Bespoke Post set up its first partnership with Diageo, the maker of premium spirits such as Tanqueray, Captain Morgan, Johnnie Walker, and Ketel One. Its February box had "all the tools you need to start a bar at home," including a bar spoon, shaker, strainer, jigger, and bitters. It also included several videos from expert mixologist Elayne Duke. The partnership aligns Bespoke Post's interests (in providing quality products to customers and its desire to sell more boxes) with a brand that wants to reach an audience to promote in-home usage. While Bespoke Post can't ship spirits, the educational component of teaching men to make high-end cocktails to encourage future purchases helped convince Diagio to partner, according to Szaronos.

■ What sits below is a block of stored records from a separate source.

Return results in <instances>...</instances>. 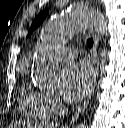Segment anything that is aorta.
Masks as SVG:
<instances>
[{
  "instance_id": "762f6f07",
  "label": "aorta",
  "mask_w": 125,
  "mask_h": 128,
  "mask_svg": "<svg viewBox=\"0 0 125 128\" xmlns=\"http://www.w3.org/2000/svg\"><path fill=\"white\" fill-rule=\"evenodd\" d=\"M88 28L104 34L107 31L104 15L92 7H73L64 15L47 23L40 34V47L42 49L51 47ZM32 78L39 88L53 90L59 84L60 74L53 61L41 54L32 67ZM77 128H86V126L81 124Z\"/></svg>"
}]
</instances>
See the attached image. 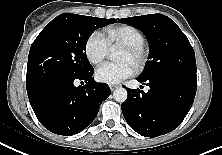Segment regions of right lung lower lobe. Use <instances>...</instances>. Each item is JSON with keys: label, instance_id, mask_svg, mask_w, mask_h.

The company also just launched its first media partnership, as their box will be featured in a spread of "Summer Essentials" in June's Details magazine. "The heart of the partnership is the box and what's going in it," said Doak Sergent, associate publisher of Details. "This is representative of Details's constant focus on innovating and piloting new concepts. For our readers it is showing that Details is new and interesting, and for advertisers, it lets them be innovative and puts them in the hands of a curated audience of guys who are affluent and style conscious." The spread (and box) will include a linen beach blanket, sunglasses, a beach game, and shampoo from Malin+Goetz.

Selling a Large Company Requires Great Presentation

Why did Details take the pitch from Bespoke Post? "Presentation is everything–fake it until you make it," said Sergent. "The more put-together your materials are, if you have a mock-up or great visuals, that is really important. If you're in the start-up mode, you forget that in big companies people do things very fleshed out, and there may be tougher filters or higher hurdles than in your start-up."

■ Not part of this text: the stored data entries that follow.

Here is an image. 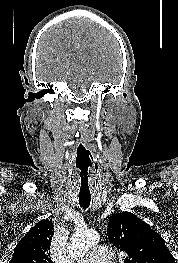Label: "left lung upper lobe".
<instances>
[{
	"label": "left lung upper lobe",
	"mask_w": 178,
	"mask_h": 263,
	"mask_svg": "<svg viewBox=\"0 0 178 263\" xmlns=\"http://www.w3.org/2000/svg\"><path fill=\"white\" fill-rule=\"evenodd\" d=\"M108 239L128 256L124 263H175L164 239L131 212L110 217Z\"/></svg>",
	"instance_id": "1"
}]
</instances>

He continued: "You may visualize your concept, but your picture is worth a thousand words. First impression is everything. And being able to articulate what you're doing concisely gives people confidence in your abilities and lends credibility."

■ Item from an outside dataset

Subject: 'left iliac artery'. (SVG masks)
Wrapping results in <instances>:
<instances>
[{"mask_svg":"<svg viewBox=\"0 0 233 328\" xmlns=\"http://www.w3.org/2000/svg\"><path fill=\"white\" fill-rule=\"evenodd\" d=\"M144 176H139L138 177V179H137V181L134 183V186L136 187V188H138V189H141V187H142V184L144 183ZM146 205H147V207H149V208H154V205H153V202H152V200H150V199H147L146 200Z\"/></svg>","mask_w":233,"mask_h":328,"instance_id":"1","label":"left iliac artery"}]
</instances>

Be Accommodating to the Larger Player

Parking Panda's goal is to help people find local parking from their phone or computer, and reserve spaces. It also helps property owners rent out their driveway or lot. Pricing varies based on proximity to destination.

"The original idea was AirBnB for parking, and no working with garages. But we realized we wouldn't get coverage of cities," according to co-Founder Adam Zilberbaum. The business model itself has matured, and now Parking Panda works with partners such as Federal Parking, a 15-year-old parking and transportation management firm in Maryland and Washington, D.C.

How did Parking Panda sell Federal Parking on the concept? "We did it as a pilot in one garage, and there were obstacles, but Parking Panda was good about hearing us out and tackling the concerns. Our different garages have different systems for entry and exit, and they did work to accommodate that special need," said Douglas Logue, Federal's general manager for Baltimore.

Logue sees Parking Panda as part of the youthful "trend of Groupon or LivingSocial-type services. Drivers buy online ahead of time and save a few dollars, and it provides us a new revenue stream." Federal Parking's direct access to Parking Panda's founders, as well as great flexibility on the part of the start-up, were additional factors in deciding to work together. "You can tell a lot about the kind of company and kind of people when you're dealing with the principals," Logue says.

The Best Game is One in Which Everybody Wins

"It has turned successful fast," said Logue. "Our clients can pre-pay on our own site, but Parking Panda is just a complimentary way of getting the word out. Free advertising for them and for us." Today, the companies work together at four parking locations.

Bespoke Post has also enabled the win-win. Since working with Details, Szaronos says: "Shipment volume is starting to get bigger and we are able to prove our value. For us, it helps give us legitimacy. We have a head mixologist who travels the world and we are bringing her to our customers–that lends us credibility."

What's more: Bespoke Post reported 200% growth last month, following solid growth each month since it has started. How's Parking Panda doing? It has just announced plans to expand into Philadelphia and San Francisco.